■ **DIRECTIONS FOR THIS TASK**:
Omit all pictures and transcribe only the lines in the entries below that run from the line with "Карниз для вертикальных жалюзи в сборе" through the line with "Nieuwste collecties binnen".

(Saved entries)
━━━━━━━━━━━━━━━━

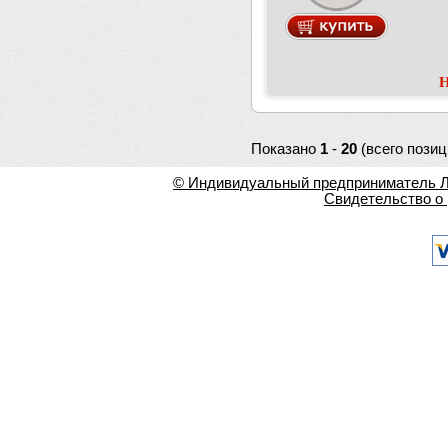
Н
Показано
1
-
20
(всего позиц
© Индивидуальный предприниматель Ла
Свидетельство о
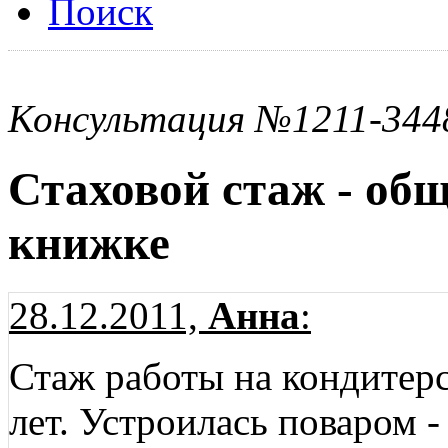
Поиск
Консультация №1211-344
Стаховой стаж - об
книжке
28.12.2011,
Анна
:
Стаж работы на кондитерс
лет. Устроилась поваром -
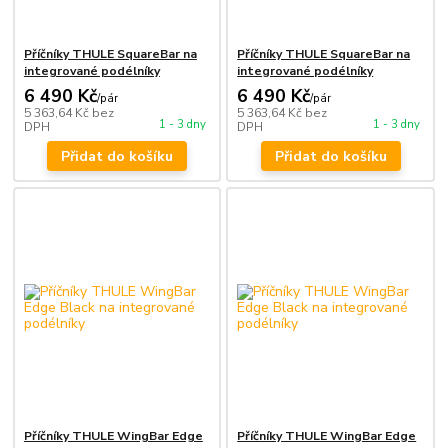
Příčníky THULE SquareBar na
Příčníky THULE SquareBar na
integrované podélníky
integrované podélníky
6 490 Kč
6 490 Kč
/
pár
/
pár
5 363,64 Kč
bez
5 363,64 Kč
bez
1 - 3 dny
1 - 3 dny
DPH
DPH
Přidat do košíku
Přidat do košíku
Příčníky THULE WingBar Edge
Příčníky THULE WingBar Edge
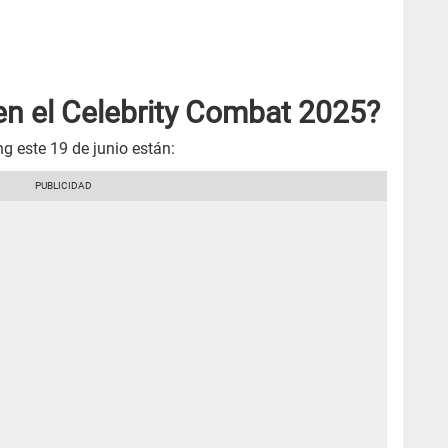
en el Celebrity Combat 2025?
ing este 19 de junio están:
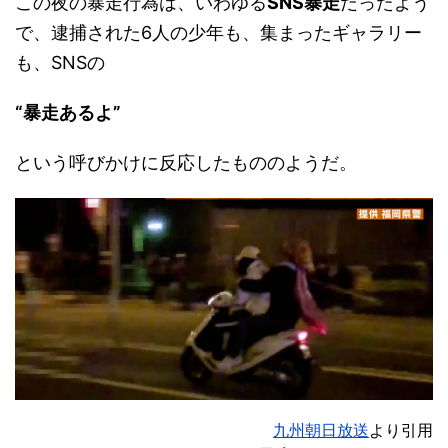
この夜の暴走行為は、いわゆる
SNS暴走
だったよう
で、逮捕された6人の少年も、集まったギャラリー
も、SNSの
“暴走あるよ”
という呼びかけに反応したもののようだ。
九州朝日放送
より引用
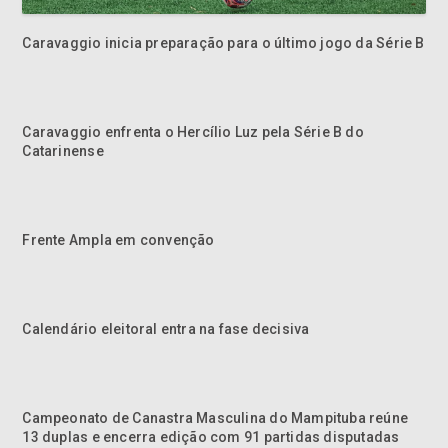
Caravaggio inicia preparação para o último jogo da Série B
Caravaggio enfrenta o Hercílio Luz pela Série B do
Catarinense
Frente Ampla em convenção
Calendário eleitoral entra na fase decisiva
Campeonato de Canastra Masculina do Mampituba reúne
13 duplas e encerra edição com 91 partidas disputadas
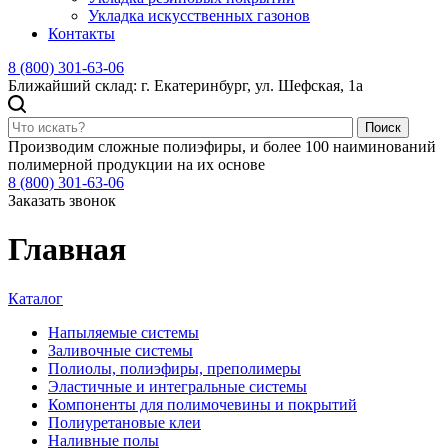
Укладка искусственных газонов
Контакты
8 (800) 301-63-06
Ближайший склад: г. Екатеринбург, ул. Шефская, 1а
Поиск
Производим сложные полиэфиры, и более 100 наиминований
полимерной продукции на их основе
8 (800) 301-63-06
Заказать звонок
Главная
Каталог
Напыляемые системы
Заливочные системы
Полиолы, полиэфиры, преполимеры
Эластичные и интегральные системы
Компоненты для полимочевины и покрытий
Полиуретановые клеи
Наливные полы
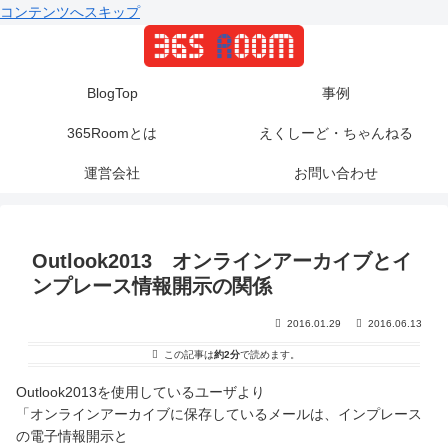
コンテンツへスキップ
BlogTop
事例
365Roomとは
えくしーど・ちゃんねる
運営会社
お問い合わせ
Outlook2013 オンラインアーカイブとイ
ンプレース情報開示の関係
2016.01.29
2016.06.13
この記事は
約2分
で読めます。
Outlook2013を使用しているユーザより
「オンラインアーカイブに保存しているメールは、インプレース
の電子情報開示と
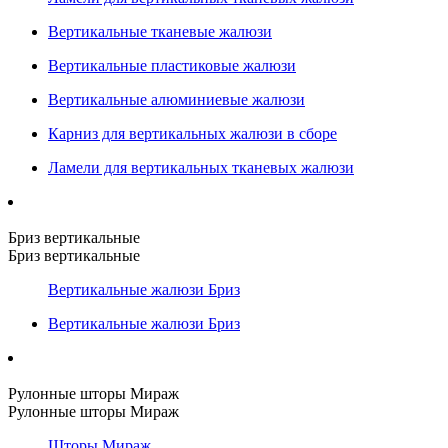
Вертикальные тканевые жалюзи
Вертикальные пластиковые жалюзи
Вертикальные алюминиевые жалюзи
Карниз для вертикальных жалюзи в сборе
Ламели для вертикальных тканевых жалюзи
Бриз вертикальные
Бриз вертикальные
Вертикальные жалюзи Бриз
Вертикальные жалюзи Бриз
Рулонные шторы Мираж
Рулонные шторы Мираж
Шторы Мираж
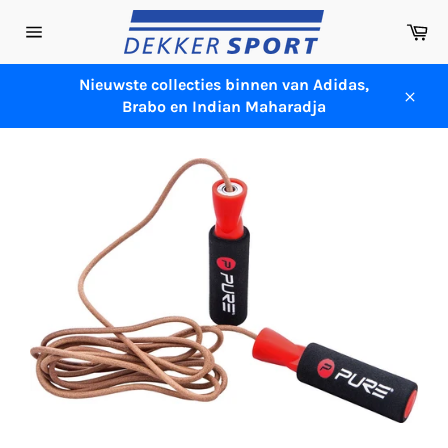
Meteen
Wi
naar
Sitenavigatie
de
content
Nieuwste collecties binnen van Adidas,
Brabo en Indian Maharadja
Sluit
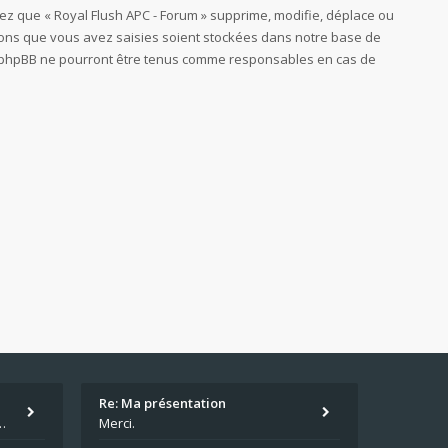
ez que « Royal Flush APC - Forum » supprime, modifie, déplace ou
tions que vous avez saisies soient stockées dans notre base de
 ni phpBB ne pourront être tenus comme responsables en cas de
Re: Ma présentation
écu quand même. Moi je suis relativementnouveau (2018) mais j'ai a
Merci.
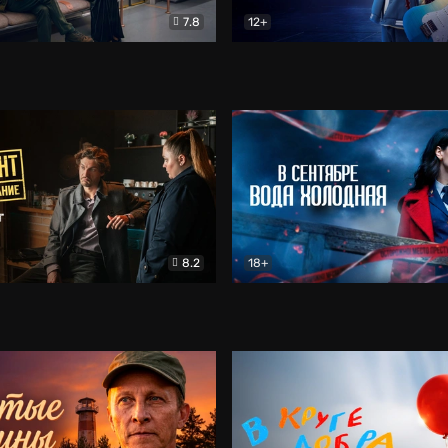
7.8
12+
Соло
Документальный
Двойная жизнь Ми
Комед
8.2
18+
на расследование. Тайный враг
Детектив
В сентябре вода холодная
Детектив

━━━━━━━━━━━━━━━━

■ **TASK RESPONSE**:
Карниз для вертикальных жалюзи в сборе
Ламели для вертикальных тканевых жалюзи
Бриз вертикальные
Бриз вертикальные
Вертикальные жалюзи Бриз
Вертикальные жалюзи Бриз
Рулонные шторы Мираж
Рулонные шторы Мираж
Шторы Мираж
Meteen
Wi
naar
Sitenavigatie
de
content
Nieuwste collecties binnen van Adidas,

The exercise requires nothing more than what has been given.